Many have spoken against the use of this particular swimsuit. It gives athletes an advantage, it’s true, but isn’t it evolution? It’s a record breaking swimsuit indeed, but it’s meant for it.

But if this suit gives an advantage then it’s cheating.

Herein lies and interesting question. Are all the athletes able to use the Nasa + Speedo created, Portuguese made (at Petratex, Paços de Ferreira), LZR swimsuit?
The answer is simple.

Some swimmers have individual contracts with brands like Arena, Nike et al and some of the federations also have contracts, like Japan with local brands as Mizuno.

However, due to the improvement provided by the LZR some contracts have been changed, giving the athletes the opportunity to choose the swimsuit of their preference.
In that, athletes like Japan’s Kitajima will be using the high tech suit, but others won’t, like France’s Manaudou (who won three medals in the 2004 Athens Games) who is still going to use Arena.
In fact all athletes who wish to use this suit will be provided with it.

Quoting an article at http://swimming.teamusa.org/news/article/3182:

“FINA approved the suits in agreement with the manufacturers and that’s the situation,” FINA executive director Cornel Marculescu told The Associated Press.

“The only thing we can say is that we have followed the rules and done everything we can do. Sometimes controversy helps get more publicity for a sport. But it’s still the athletes that have to do the swimming.”

Marculescu said all athletes at the games will have access to any suit they want.

“All the major manufacturers will have special rooms set up at the pool where they can keep their equipment,” Marculescu said. “They will be available to all of the athletes free of charge.”

In Portugal few swimmers have used this suit. Diana Gomes was given one from some abroad relatives, Sara Oliveira received one from Speedo at Manchester after pressure from the Portuguese and US federations, since they wouldn’t give her one despite the fact that she has a contract with them.
Sara broke the national record without the suit and, in the next day, she did it again with the LZR.
However, the Portuguese athelete said that the suit wasn’t that good and it gave her a lot more confidence and some speed.
(I believe that she just didn’t train with it before, hence the felt lack of speed)
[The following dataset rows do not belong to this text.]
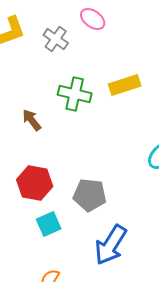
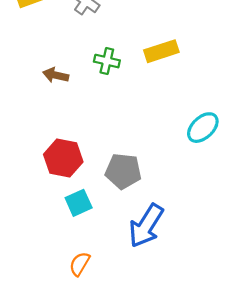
green cross: (75, 94) -> (107, 61), size x0.7
brown arrow: (32, 120) -> (56, 75), moved, turned -40

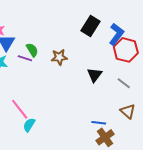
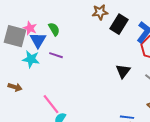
green semicircle: (32, 50) -> (54, 29), moved
brown star: (59, 57) -> (100, 12), moved

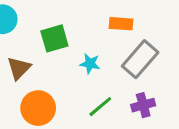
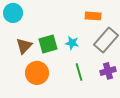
green square: (54, 38) -> (48, 44), moved
green line: (100, 107) -> (79, 72), turned -66

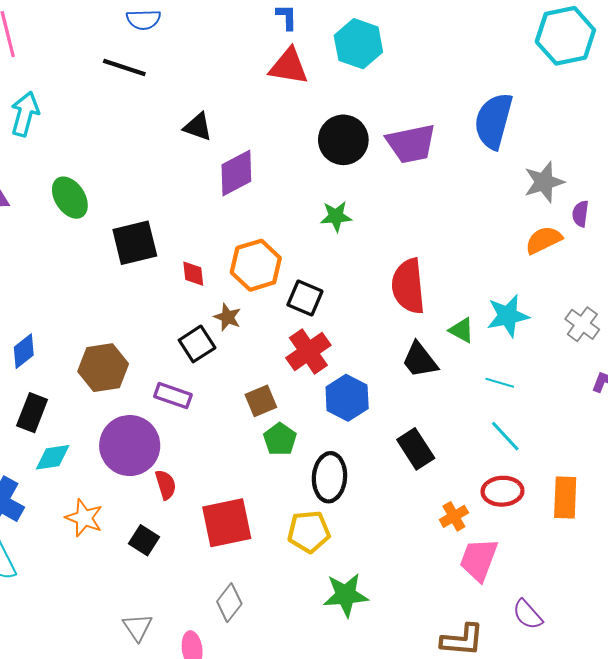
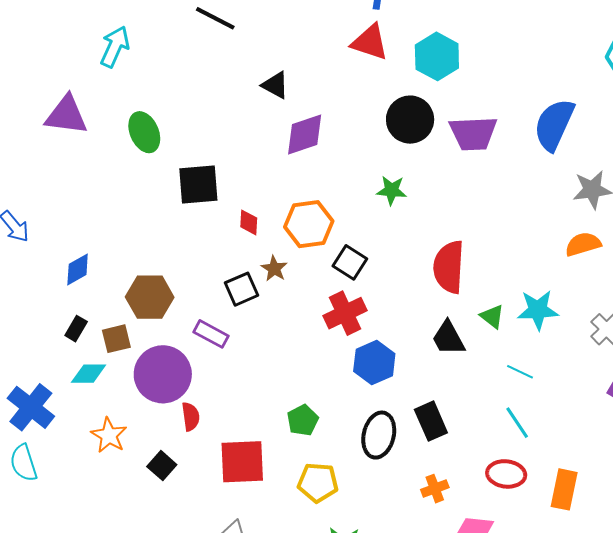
cyan hexagon: (358, 44) -> (437, 56), moved
brown square: (261, 401) -> (116, 339), moved
black rectangle: (32, 413) -> (76, 329), size x0.7
green pentagon: (280, 439) -> (303, 420), moved
black ellipse: (329, 477) -> (379, 435), moved
orange cross: (454, 516) -> (435, 489), moved

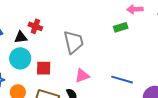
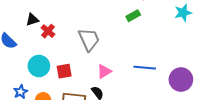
red cross: (35, 26) -> (48, 31), turned 32
black triangle: (21, 37) -> (32, 20), moved

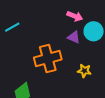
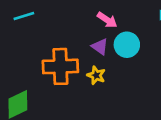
yellow star: (84, 71) -> (96, 75), moved

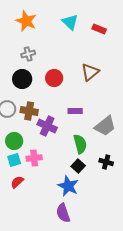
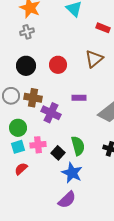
red rectangle: (99, 29) -> (103, 28), moved
gray cross: (28, 54) -> (27, 32), moved
green semicircle: (80, 144) -> (78, 146), moved
black square: (78, 166) -> (58, 153), moved
purple semicircle: (63, 213) -> (67, 200), turned -114

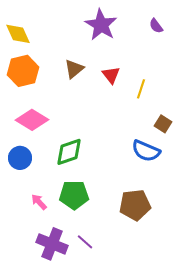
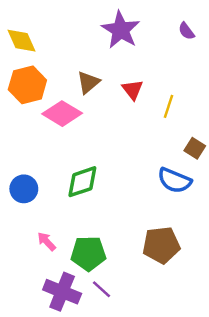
pink diamond: (32, 120) -> (62, 114), moved
green pentagon: (74, 195) -> (88, 253), moved

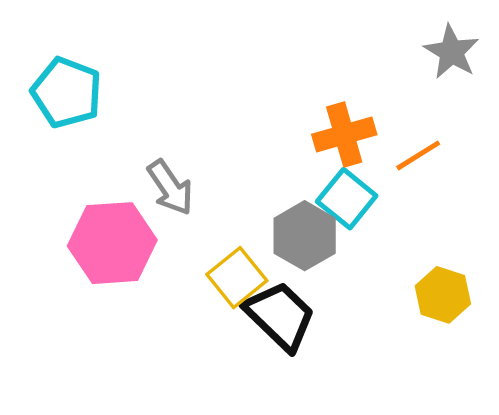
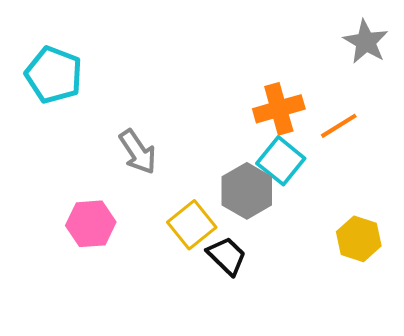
pink hexagon: (112, 243) -> (91, 224), moved, size x0.7
black trapezoid: (280, 316) -> (227, 256), size x0.7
In my humble opinion, as a person, i believe that the improvement of suits is not “cheating” since it still depends on the swimmer. A bad swimmer won’t improve just by using a new high tech suit. The other brands have to adapt their suits with new technology.
We see this all the time in football (in shoes like the Adidas Predator, the Nike Total90 and Mercurial Vapor), tennis (with the lightweight carbon fiber rackets and new strings), athletics (the high tech running shoes) and no one points a finger to it.

As a swimming referee, i can only say that if it’s allowed by FINA, then it’s legal.